[Collected data entries]
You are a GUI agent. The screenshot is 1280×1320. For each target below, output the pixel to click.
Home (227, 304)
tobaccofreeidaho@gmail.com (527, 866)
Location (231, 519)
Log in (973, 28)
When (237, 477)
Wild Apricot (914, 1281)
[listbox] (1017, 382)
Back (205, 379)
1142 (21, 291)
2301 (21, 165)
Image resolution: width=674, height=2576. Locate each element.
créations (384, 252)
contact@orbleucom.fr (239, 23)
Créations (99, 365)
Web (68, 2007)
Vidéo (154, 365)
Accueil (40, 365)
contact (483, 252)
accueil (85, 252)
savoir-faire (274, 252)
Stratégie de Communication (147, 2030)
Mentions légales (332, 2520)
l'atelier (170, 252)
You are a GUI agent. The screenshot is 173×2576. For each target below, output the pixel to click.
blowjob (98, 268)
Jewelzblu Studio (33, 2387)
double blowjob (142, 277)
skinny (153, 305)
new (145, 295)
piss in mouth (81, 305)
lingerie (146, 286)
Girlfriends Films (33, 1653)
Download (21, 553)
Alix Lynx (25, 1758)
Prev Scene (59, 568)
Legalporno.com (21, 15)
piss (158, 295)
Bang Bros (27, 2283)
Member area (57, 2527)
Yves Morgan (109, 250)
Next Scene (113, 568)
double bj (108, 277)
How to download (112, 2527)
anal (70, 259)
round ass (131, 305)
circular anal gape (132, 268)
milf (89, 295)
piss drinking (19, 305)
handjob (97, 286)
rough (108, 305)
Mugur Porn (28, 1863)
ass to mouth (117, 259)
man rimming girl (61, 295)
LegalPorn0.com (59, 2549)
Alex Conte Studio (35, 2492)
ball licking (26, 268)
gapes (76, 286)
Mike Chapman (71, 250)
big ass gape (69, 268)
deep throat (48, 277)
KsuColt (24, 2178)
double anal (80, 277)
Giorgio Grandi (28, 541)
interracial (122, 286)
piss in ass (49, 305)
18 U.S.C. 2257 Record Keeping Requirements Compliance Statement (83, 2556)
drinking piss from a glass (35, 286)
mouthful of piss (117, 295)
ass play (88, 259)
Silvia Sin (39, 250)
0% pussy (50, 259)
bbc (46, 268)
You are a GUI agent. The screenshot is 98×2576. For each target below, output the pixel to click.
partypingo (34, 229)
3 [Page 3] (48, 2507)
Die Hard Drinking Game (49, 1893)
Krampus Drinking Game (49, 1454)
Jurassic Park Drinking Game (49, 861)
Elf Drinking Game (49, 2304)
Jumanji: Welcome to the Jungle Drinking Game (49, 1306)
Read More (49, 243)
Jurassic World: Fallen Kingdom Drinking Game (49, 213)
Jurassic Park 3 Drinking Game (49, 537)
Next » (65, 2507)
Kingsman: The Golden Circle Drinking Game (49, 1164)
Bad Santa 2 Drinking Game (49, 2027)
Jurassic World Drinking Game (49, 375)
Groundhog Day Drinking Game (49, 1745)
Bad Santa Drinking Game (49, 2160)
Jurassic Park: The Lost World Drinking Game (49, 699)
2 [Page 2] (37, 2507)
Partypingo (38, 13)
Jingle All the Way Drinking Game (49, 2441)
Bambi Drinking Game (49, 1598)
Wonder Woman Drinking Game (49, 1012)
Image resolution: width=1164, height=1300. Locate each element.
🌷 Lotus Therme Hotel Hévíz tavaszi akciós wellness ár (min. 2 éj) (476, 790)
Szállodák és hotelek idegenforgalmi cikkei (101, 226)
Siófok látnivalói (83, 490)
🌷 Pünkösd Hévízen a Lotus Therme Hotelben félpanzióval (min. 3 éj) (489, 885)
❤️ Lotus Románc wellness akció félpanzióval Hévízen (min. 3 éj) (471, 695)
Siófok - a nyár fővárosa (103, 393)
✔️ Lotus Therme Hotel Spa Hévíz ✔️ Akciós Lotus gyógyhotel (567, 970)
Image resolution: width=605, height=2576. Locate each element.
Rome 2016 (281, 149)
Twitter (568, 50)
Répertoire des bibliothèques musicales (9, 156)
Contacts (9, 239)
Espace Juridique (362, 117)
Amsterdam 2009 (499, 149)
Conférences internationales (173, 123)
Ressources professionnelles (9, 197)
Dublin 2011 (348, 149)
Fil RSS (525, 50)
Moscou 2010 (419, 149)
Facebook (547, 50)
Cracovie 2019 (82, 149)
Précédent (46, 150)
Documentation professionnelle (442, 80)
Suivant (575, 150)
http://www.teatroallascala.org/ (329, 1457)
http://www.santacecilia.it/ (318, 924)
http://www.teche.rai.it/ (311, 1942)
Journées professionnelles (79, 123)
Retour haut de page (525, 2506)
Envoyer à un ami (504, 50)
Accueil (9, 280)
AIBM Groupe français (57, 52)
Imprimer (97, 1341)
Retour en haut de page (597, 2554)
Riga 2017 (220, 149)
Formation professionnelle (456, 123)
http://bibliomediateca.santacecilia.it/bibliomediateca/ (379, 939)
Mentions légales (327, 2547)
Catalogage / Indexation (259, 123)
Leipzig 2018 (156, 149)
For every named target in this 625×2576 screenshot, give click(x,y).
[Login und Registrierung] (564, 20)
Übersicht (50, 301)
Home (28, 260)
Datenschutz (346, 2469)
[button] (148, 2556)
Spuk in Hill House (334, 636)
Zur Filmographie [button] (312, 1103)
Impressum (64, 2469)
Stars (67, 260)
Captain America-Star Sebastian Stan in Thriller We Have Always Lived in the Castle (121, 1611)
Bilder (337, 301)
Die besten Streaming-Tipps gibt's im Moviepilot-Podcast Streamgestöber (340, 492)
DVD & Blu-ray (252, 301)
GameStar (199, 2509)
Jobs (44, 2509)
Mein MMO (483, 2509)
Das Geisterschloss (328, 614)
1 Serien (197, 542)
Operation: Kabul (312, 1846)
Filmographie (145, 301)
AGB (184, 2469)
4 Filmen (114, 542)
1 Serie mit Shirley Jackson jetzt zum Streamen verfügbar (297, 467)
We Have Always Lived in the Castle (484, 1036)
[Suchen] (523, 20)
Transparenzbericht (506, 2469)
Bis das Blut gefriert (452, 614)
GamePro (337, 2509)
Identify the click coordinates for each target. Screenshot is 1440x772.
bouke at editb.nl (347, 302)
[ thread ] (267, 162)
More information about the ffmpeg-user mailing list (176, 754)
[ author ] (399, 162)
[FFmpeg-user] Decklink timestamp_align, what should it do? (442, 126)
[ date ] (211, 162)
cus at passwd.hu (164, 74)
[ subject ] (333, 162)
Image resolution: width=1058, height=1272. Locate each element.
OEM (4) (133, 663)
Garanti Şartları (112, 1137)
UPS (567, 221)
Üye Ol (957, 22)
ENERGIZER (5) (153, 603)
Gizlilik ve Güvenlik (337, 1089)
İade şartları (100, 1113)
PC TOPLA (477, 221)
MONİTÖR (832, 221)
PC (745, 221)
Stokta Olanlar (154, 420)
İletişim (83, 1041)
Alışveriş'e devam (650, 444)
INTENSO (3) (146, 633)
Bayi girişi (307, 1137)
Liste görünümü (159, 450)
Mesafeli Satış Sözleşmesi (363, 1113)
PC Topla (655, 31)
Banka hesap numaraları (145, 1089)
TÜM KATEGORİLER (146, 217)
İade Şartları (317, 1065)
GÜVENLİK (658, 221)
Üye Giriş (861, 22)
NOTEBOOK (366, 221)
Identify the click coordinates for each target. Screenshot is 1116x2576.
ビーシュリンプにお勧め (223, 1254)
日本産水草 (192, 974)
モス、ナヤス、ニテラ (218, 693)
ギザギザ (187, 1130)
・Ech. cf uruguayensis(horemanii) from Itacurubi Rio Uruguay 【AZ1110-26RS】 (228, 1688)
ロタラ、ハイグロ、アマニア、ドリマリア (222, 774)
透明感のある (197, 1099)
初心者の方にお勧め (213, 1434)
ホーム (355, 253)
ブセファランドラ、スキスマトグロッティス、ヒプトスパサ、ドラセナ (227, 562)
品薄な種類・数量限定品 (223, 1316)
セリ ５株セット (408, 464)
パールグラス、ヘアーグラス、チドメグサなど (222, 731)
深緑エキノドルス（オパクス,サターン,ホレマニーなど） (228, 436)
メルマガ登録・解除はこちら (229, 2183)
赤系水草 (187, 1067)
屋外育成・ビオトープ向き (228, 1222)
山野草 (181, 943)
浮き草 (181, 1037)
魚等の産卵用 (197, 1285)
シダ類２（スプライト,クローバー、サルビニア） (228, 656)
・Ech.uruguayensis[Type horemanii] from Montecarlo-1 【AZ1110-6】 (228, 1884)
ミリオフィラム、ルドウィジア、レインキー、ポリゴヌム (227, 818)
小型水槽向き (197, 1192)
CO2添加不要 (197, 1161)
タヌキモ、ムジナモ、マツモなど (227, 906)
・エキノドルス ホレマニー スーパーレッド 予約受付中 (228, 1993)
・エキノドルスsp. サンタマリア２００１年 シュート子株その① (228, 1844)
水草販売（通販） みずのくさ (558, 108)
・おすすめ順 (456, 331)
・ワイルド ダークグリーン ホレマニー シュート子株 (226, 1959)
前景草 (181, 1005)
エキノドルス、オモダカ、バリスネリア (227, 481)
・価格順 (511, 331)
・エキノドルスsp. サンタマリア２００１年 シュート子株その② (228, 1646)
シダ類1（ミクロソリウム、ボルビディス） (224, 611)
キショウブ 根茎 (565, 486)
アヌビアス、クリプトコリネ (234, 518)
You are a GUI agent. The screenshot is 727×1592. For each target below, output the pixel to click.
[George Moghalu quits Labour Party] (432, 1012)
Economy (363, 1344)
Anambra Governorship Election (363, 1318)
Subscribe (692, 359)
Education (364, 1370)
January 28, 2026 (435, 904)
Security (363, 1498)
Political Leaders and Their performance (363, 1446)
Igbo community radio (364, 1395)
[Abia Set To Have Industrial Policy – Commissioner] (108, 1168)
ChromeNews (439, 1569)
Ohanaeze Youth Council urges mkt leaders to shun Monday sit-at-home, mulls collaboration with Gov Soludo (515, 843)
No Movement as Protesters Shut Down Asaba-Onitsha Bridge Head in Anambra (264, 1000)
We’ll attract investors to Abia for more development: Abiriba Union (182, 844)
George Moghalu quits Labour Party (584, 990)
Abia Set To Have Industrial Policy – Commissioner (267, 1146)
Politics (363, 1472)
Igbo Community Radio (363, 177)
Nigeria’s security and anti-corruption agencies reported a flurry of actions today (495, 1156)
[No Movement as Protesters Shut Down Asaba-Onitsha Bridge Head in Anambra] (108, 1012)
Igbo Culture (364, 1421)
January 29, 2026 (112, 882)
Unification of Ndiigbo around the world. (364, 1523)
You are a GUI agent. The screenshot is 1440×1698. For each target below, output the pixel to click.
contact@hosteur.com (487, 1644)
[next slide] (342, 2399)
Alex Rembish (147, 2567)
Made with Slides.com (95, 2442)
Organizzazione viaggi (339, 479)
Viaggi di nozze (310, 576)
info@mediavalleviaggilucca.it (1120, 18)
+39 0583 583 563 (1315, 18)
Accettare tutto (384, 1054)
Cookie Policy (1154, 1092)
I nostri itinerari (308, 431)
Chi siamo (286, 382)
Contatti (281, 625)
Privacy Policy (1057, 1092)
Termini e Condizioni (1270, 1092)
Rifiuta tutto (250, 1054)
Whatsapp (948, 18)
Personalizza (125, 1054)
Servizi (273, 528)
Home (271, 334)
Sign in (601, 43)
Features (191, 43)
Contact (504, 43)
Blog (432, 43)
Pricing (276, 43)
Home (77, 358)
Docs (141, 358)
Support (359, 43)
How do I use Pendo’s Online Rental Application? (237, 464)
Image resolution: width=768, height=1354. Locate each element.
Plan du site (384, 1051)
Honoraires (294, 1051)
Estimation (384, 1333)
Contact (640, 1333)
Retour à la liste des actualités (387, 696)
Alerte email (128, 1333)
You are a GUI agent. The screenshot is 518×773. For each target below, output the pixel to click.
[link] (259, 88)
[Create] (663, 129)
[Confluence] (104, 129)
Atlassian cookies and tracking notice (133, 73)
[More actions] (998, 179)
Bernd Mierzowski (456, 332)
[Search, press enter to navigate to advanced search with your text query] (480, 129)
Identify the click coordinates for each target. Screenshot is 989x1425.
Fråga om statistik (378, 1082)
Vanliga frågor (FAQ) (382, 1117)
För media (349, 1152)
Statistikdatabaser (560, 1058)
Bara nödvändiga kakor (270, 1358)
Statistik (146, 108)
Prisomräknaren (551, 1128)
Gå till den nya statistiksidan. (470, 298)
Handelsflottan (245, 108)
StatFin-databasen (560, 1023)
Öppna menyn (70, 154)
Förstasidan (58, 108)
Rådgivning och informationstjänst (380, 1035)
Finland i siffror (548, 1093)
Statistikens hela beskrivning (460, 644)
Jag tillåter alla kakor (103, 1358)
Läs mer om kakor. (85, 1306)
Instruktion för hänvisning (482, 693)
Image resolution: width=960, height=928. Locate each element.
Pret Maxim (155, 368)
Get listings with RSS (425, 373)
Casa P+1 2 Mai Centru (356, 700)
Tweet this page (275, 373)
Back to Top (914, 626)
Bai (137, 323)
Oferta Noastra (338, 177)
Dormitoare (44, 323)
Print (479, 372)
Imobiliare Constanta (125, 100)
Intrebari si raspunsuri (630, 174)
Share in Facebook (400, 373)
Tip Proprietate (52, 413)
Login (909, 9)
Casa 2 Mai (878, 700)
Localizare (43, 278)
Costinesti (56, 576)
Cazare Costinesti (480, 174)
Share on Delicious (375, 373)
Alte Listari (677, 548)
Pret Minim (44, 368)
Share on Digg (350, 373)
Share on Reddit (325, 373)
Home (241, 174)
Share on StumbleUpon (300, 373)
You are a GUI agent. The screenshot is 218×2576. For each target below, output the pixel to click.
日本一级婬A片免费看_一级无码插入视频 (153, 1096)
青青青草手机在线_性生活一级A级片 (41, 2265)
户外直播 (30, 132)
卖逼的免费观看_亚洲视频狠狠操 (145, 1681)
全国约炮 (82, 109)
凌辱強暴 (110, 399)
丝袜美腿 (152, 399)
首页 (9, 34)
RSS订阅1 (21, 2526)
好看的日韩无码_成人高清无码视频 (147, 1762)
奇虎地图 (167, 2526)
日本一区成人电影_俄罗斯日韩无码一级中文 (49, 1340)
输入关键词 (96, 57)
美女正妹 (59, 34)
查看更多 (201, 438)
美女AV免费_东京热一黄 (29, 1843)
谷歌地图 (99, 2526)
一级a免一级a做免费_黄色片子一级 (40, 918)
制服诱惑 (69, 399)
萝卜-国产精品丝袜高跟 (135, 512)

PROBLEM DESCRIPTION:
Filter on the word "Onitsha": copy each matching line from the entries above.

OUTPUT BELOW:
No Movement as Protesters Shut Down Asaba-Onitsha Bridge Head in Anambra (264, 1000)
[No Movement as Protesters Shut Down Asaba-Onitsha Bridge Head in Anambra] (108, 1012)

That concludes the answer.